Lucy and I had always used it to travel about with friends in the holidays, but it began to look as though I would have to live in it again permanently, until someone in the village came to the rescue with the offer of a big static caravan for the winter.
Though grateful for any temporary roof over my head, there was nothing quite so freezing as a caravan out of season. The cold pierced from all directions, like living in an ice cube. I wouldn’t have been surprised to find a shivering polar bear at the door asking to be let out.
But at least it was a roof over my head until the site reopened in March, and it was far larger than either the van or the cottage. This was just as well, since the materials for the little round silk and satin crazy-patchwork cushions I made and sold mail order took up quite a bit of space.
My cushions, each feather-stitched patch embroidered and embellished, were very upmarket. Luckily the buyers couldn’t see the raggle-taggle gypsy making them, or the charity shops and jumble sales where I bought the old clothes to cut up for pieces!
I blew on my frozen fingers and read over the letter I had written, breaking the news that we were homeless to Lucy, so very far away teaching English in Japan.
Darling Lucy,
My job at Blackwalls has finished rather suddenly. Poor Lady Betty was making a good recovery from her fall, but her nephew got power of attorney and took charge of things, with disastrous results. Do you remember Conor? You said when you met him once that he was a slimy little creep, and you were quite right—he has put Lady Betty into a home and now seems to be selling up the whole estate.
In fact, he’s sold our cottage already, but though it was sad to leave it I am ready to have a change of scene and a new job. Meanwhile, Dana—you remember her from the Pleasurefields camping site?—is letting me live in one of her static caravans rent free, which is very kind of her. I’m making a special cushion as a thank-you.

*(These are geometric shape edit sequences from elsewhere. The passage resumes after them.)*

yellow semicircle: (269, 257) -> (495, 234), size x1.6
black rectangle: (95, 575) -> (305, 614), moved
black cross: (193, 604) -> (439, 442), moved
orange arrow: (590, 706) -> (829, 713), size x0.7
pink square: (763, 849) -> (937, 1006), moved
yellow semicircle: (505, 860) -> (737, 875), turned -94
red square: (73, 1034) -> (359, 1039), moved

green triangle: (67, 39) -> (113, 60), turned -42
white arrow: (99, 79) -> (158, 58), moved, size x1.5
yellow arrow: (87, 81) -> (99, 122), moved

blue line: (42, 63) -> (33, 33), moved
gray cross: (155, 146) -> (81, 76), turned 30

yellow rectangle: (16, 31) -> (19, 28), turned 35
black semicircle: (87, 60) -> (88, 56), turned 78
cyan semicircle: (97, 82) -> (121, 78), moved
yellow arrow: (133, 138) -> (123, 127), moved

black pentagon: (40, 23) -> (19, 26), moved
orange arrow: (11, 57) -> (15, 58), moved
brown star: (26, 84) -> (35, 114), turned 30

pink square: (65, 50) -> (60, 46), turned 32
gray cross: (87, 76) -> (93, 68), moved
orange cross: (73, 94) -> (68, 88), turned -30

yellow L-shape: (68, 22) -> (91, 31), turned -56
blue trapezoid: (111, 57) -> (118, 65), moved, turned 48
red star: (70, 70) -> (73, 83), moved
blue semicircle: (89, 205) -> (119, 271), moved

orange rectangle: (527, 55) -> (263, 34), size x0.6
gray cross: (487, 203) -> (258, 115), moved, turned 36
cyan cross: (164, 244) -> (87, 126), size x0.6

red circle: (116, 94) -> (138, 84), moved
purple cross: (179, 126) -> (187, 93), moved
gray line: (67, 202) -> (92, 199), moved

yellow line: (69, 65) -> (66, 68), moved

Don’t worry, I packed up everything in your room very carefully, and the contents of the cottage are stored in the next-door caravan. I can stay until they open up again in March, but I don’t suppose I will be here very long. There are one or two nice-looking jobs advertised in The Lady magazine, with accommodation included, so I’ve written off with my totally impressive CV. You can’t say I haven’t had a lifetime’s experience of looking after ancestral piles, even if I’ve only ever really been a glorified cleaner-cum-tour guide.